It depends on your definition of grooming, but yes, eventually it will…
We get this question a lot… and when I say a lot, I mean hundreds of times a day on social media! People love to recount stories of their beautiful, shiny cats who have never been groomed a day in their life. They RELISH the chance to argue with the whole premise of cat grooming in general, citing years of owning cats themselves that never needed grooming. They paint pictures of beautiful, snow-white Angora coats flowing in the breezes amongst a back drop of picturesque mountains… (maybe I imagined that?) So, are they living in a fairy tale, or are we, as cat groomers, creating our own fantasy in order to rake in the big bucks (HAHAHA) shaving cats and cleaning kitty bums? We definitely aren’t spinning fictious tales or making big salaries, but those naysayers aren’t necessarily living in denial either. Let me tell you why.
Fact: The majority of domestic cats have short hair.
Fact: The majority of young, short-haired cats groom themselves fairly well.
Fact: Their is a double-standard on dog cleanliness vs cat cleanliness.
Fact: People aren’t idiots- they aren’t going to bring in a cat regularly for grooming if its coat is staying clean on its own.
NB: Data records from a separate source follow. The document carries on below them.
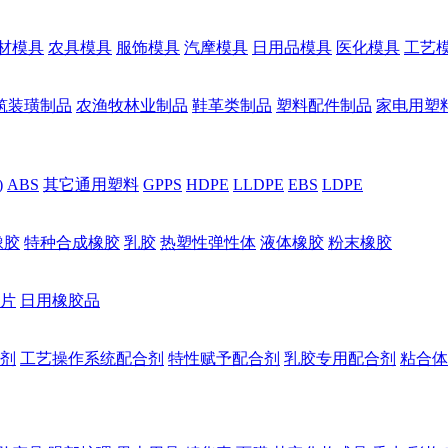
材模具
农具模具
服饰模具
汽摩模具
日用品模具
医化模具
工艺
筑装璜制品
农渔牧林业制品
鞋革类制品
塑料配件制品
家电用塑
)
ABS
其它通用塑料
GPPS
HDPE
LLDPE
EBS
LDPE
橡胶
特种合成橡胶
乳胶
热塑性弹性体
液体橡胶
粉末橡胶
片
日用橡胶品
剂
工艺操作系统配合剂
特性赋予配合剂
乳胶专用配合剂
粘合体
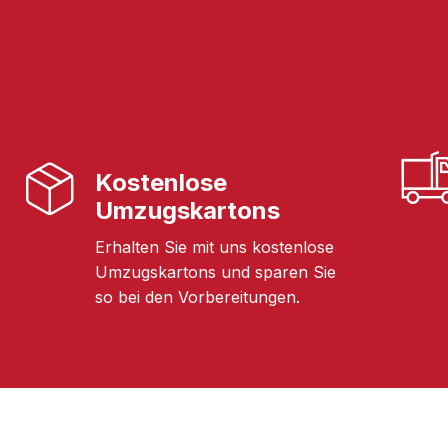
Kostenlose
Umzugskartons
Erhalten Sie mit uns kostenlose
Umzugskartons und sparen Sie
so bei den Vorbereitungen.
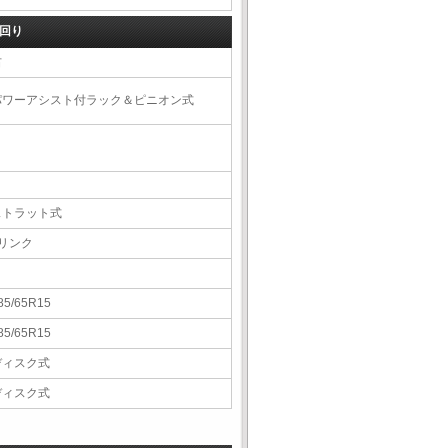
回り
右
パワーアシスト付ラック＆ピニオン式
ストラット式
5リンク
85/65R15
85/65R15
ディスク式
ディスク式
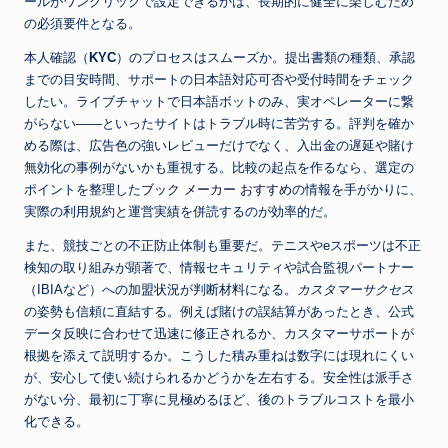
ールがワンクリックで設定できるかは、長期的に健全に楽しむため
の必須要件となる。
本人確認（
KYC
）のプロセスはスムーズか。提出書類の種類、承認
までの目安時間、サポートの日本語対応可否や受付時間をチェック
したい。ライブチャットで日本語ボットのみ、実オペレーターに繋
がらない――といったサイトはトラブル時に苦労する。評判を確か
める際は、広告色の強いレビューだけでなく、入出金の遅延や賭け
無効化の事例がないかも重視する。比較の起点を作るなら、選定の
ポイントを整理した
ブック メーカー おすすめ
の情報を手がかりに、
実際の利用規約と運営実績を併読するのが効率的だ。
また、競技ごとの不正防止体制も重要だ。テニスやeスポーツは不正
検知の取り組みが顕著で、情報セキュリティや試合監視パートナー
（IBIAなど）への加盟状況が判断材料になる。
カスタマーサクセス
の姿勢も信頼に直結する。例えば賭けの誤結算があったとき、公式
データ反映に合わせて迅速に修正されるか、カスタマーサポートが
根拠を添えて説明するか。こうした積み重ねは数字には現れにくい
が、安心して使い続けられるかどうかを左右する。安全性は派手さ
がない分、最初に丁寧に見極めるほど、後のトラブルコストを最小
化できる。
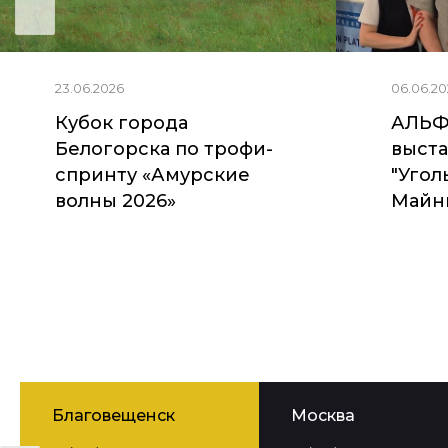
23.06.2026
06.06.20
Кубок города
АЛЬФ
Белогорска по трофи-
выста
спринту «Амурские
"Угол
волны 2026»
Майни
Благовещенск
Москва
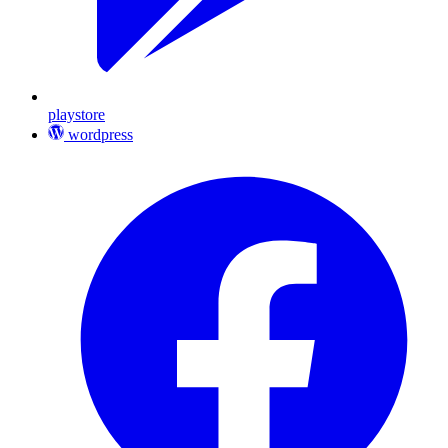
playstore
wordpress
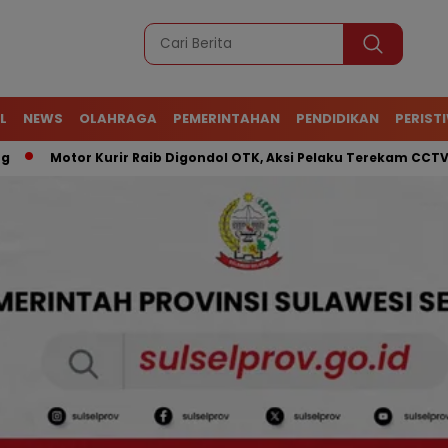
L
NEWS
OLAHRAGA
PEMERINTAHAN
PENDIDIKAN
PERIST
Kurir Raib Digondol OTK, Aksi Pelaku Terekam CCTV
ATR 42-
Fact: Nothing HAS to bathed. We once met a 15 year old Doberman that had never had a bath. Guess what? It stunk.
Not every short-haired (or even long-haired) cat needs to be professionally groomed. We occasionally see a cat come in for a bath (very occasionally) that doesn’t appear at first glance to need a bath. Usually after talking with the owner, we find out that someone in the house is allergic (great reason for regular bathing), or that the cat was recently at a boarding kennel and came back smelling weird… usually the owner has a good reason. But even if they didn’t have some other unseen issue going on, we would still groom the cat- because EVERY CAT CAN BENEFIT from grooming- ESPECIALLY if it’s just to get them used to the whole process for when they are older and arthritic, and unable to take care of their coats anymore.
The absolute worst part of being a cat groomer is trying to groom matted or filthy cats who have never been exposed to grooming because when they were younger they didn’t “need” it. Well, whether they needed it or not is definitely relative- but you get my drift. The same people who had short-haired cats growing up that their parents never took to the vet and that just “wandered off into the woods” when it was time to die, are some of the same people who now protest the fact that some of us want to keep our cats indoors and clean! And why not? We’ve been getting our dogs groomed for years, because we prefer it when they are clean and smell nice. Today’s cat people want the same thing- our cats aren’t living outside and sleeping in the garage. They are taking up prime real-estate all day on the same pillow that we will later rest our heads on, and that- my friends, is a good reason to make sure that Kitty doesn’t have poop clinging to his long, luxurious butt fur. Am I crazy for thinking this?
If you have a short-haired cat, this tool is one of the absolute best choices for at-home regular combing. You don’t need anything fancy, and you don’t need a brush.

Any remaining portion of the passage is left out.